Taraflar arasında görülen davada (Kayseri Birinci Asliye Ticaret Mahkemesi)'nce verilen 02.12.2009 tarih ve 2007/140-2009/653 sayılı kararın duruşmalı olarak incelenmesi davalı vekili tarafından istenmiş olmakla, tetkik hakimi tarafından düzenlenen rapor dinlenildikten ve yine dosya içerisindeki dilekçe, layihalar, duruşma tutanakları ve tüm belgeler okunup incelendikten sonra işin gereği görüşülüp düşünüldü:

Davacı vekili, müvekkili şirketin fabrikasına yurt dışından ithal edilen ve İstanbul'dan Kayseri'ye taşınmak üzere gönderilen bakırlardan 117 bağ katot 30 ton 550 kg bakırın 34 ... 70 plakalı araç şoförü tarafından çalındığını, taşımanın davalı B... Sigorta A.Ş. tarafından sigorta edildiğini, zararın davalı tarafından ödenmemesi üzerine Kayseri Ticaret Mahkemesi'ne açılan davanın kabulüne karar verildiğini, davalı sigorta şirketinin 66.853,17.-TL. asıl alacak 11.637,25.-TL. faizi 14.03.2007 tarihinde müvekkiline ödediğini, ancak bu tutarın temerrüt tarihi olan 24.03.2002 ile ödemenin fiilen gerçekleştiği 14.03.2007 tarihi arasındaki bakır fiyatlarında oluşan fark nedeniyle zararlarını karşılamaya yetmediğini, fiyat farkından kaynaklanan 5.028 USD ton başına munzam zararlarının oluştuğunu ve oluşan zararın 153.605,4 USD olduğunu ileri sürerek, fazlaya ilişkin talep ve dava hakları saklı kalmak kaydı ile 20.000.-TL.nin faizi ile birlikte davalıdan tahsiline karar verilmesini talep ve dava etmiş, davacı vekili 16.01.2008 tarihli ıslah dilekçesi ile toplam 189.439,15.-TL. munzam zarar alacaklarının faizi ile davalıdan tahsiline karar verilmesini istemiştir.

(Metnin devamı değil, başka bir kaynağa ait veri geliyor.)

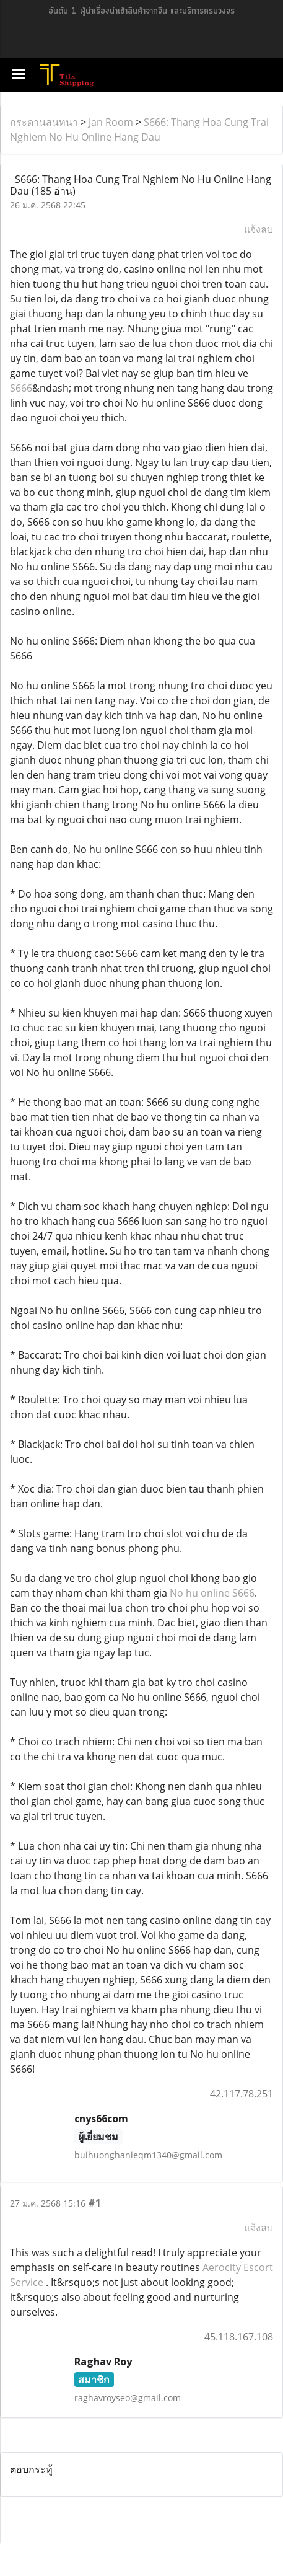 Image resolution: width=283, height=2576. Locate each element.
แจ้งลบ (258, 229)
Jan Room (111, 122)
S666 (21, 388)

Davalı vekili, öncelikle asıl davadan bu yana bir yıldan fazla zaman geçtiğini, olayda zamanaşımının söz konusu olduğunu, açılan davada talep edilen bedel ve poliçenin Türk Lirası olmasına rağmen, döviz üzerinden talepte bulunarak fiili ödeme tarihindeki kur üzerinden TL. karşılığını talep ettiğini, seçimlik hakkını bu yönde kullandığını, daha sonra geriye dönerek zarar ettiğini ileri sürmesi ve hak talep etmesinin usul ve yasaya aykırı olduğunu, zararını karşılayamamış olmasının davacının kendi seçimlik hakkını kullanmasından kaynaklandığını, poliçedeki teminat tutarının ödendiğini savunarak, davanın reddini talep etmiştir.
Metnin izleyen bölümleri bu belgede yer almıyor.